The server for our e-commerce website went down during a recent holiday and we lost a significant number of transactions.
What redundancy procedures have you implemented to protect against these kinds of issues?
After doing a bit of research on this topic, I'm left with even more questions. DNS propagation would still leave our website down for up to a day or more for some users and we operate on a relatively tight budget (using a $50/mo. VPS).
Hoping someone can shed some light on this and that I'm just ignorant to the obvious solution.
Basically, you have two VPSs (or servers) and if the first goes down, the second jumps in to take its place on the same IP address so that you don't have to change the DNS or anything.
Second, you can turn your TTLs down for your DNS so that when you make changes they happen faster.
Third, you can have an offsite VPS mirror with a different hosting company ready to roll.
That's usually how I deal with the issue of high availability. Have two boxes with one company with a shared-IP setup so that if one goes down, the second just takes over. Then have an off-site mirror with a different company and have my DNS TTLs set low enough that hopefully most people can get access in a couple hours.

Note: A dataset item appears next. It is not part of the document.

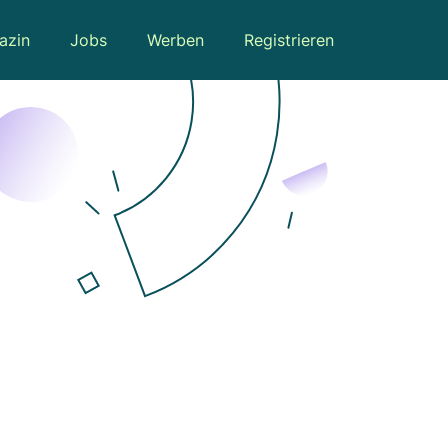
azin
Jobs
Werben
Registrieren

The problem is that it all costs money. Rather than one server, you now have three. Costs have tripled to move you from, say, 99.5% reliability to 99.9%. So, you're paying a lot more for a very marginal improvement and the question that you have to ask is whether that tiny marginal improvement warrants paying triple. I think it's worth it - servers always seem to go down when I'm least available. So, that's my 2 cents.